Stored data

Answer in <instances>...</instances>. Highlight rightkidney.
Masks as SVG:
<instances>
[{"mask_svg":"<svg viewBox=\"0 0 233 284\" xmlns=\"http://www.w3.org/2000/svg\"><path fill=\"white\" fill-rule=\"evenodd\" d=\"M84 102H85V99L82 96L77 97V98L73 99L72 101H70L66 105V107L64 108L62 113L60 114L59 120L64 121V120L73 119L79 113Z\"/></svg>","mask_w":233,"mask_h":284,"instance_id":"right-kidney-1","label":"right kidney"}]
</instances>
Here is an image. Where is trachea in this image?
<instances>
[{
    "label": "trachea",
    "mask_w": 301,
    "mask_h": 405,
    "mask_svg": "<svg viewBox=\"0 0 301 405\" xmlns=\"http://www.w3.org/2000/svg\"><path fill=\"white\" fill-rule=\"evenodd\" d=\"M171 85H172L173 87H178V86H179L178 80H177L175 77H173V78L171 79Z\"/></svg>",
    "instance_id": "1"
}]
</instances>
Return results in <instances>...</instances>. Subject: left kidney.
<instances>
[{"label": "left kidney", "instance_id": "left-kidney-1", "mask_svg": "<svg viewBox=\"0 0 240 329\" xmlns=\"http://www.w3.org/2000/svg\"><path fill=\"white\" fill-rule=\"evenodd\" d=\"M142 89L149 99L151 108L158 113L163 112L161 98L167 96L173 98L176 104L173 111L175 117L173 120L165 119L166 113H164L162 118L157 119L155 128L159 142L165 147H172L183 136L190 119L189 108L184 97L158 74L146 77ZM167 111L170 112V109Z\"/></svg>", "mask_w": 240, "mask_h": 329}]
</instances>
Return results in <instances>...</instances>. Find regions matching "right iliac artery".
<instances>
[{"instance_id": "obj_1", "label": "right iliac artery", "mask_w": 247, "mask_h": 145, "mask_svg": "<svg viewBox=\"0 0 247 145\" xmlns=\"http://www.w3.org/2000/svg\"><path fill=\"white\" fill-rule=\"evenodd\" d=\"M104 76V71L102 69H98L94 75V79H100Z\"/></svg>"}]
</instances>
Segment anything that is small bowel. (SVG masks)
---
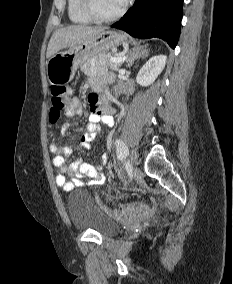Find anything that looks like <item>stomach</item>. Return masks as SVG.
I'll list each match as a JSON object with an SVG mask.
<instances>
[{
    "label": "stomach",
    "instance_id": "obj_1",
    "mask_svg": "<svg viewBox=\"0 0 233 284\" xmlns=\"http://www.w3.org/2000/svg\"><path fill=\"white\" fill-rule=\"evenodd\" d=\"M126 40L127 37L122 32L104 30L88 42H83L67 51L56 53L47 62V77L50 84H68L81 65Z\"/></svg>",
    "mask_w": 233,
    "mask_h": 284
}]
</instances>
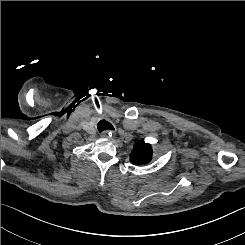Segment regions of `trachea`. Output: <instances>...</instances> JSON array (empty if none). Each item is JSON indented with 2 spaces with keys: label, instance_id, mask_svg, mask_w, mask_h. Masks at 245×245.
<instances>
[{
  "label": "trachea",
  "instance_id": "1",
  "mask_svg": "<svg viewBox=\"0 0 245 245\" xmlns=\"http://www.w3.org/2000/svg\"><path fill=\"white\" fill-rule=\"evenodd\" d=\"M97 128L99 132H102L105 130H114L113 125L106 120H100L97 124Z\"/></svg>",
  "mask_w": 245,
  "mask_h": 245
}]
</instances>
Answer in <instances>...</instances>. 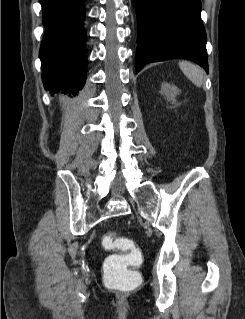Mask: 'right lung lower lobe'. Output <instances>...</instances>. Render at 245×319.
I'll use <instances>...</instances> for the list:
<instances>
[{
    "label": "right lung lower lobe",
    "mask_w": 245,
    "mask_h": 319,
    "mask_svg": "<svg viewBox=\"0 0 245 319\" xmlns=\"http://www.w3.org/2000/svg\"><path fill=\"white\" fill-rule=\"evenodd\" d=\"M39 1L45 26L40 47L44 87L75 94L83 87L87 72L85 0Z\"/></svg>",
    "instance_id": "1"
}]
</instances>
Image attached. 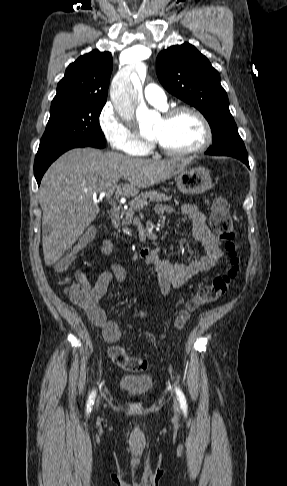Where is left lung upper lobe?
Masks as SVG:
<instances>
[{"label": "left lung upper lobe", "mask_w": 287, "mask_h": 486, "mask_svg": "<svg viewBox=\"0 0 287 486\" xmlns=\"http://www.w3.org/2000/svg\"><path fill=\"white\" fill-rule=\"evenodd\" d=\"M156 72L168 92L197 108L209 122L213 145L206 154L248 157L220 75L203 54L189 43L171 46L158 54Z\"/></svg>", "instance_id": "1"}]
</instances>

● **Instructions for the task**:
The reply should consist solely of the lines above from the one that has "Return results in <instances>...</instances>. Find" through the one that has "Segment anything that", reproduced exactly.

● **Task solution**:
Return results in <instances>...</instances>. Find regions matching "right iliac artery".
<instances>
[{"instance_id": "obj_1", "label": "right iliac artery", "mask_w": 247, "mask_h": 145, "mask_svg": "<svg viewBox=\"0 0 247 145\" xmlns=\"http://www.w3.org/2000/svg\"><path fill=\"white\" fill-rule=\"evenodd\" d=\"M104 76V71L102 69H98L94 75V79H100Z\"/></svg>"}]
</instances>
Segment anything that is small bowel. (SVG masks)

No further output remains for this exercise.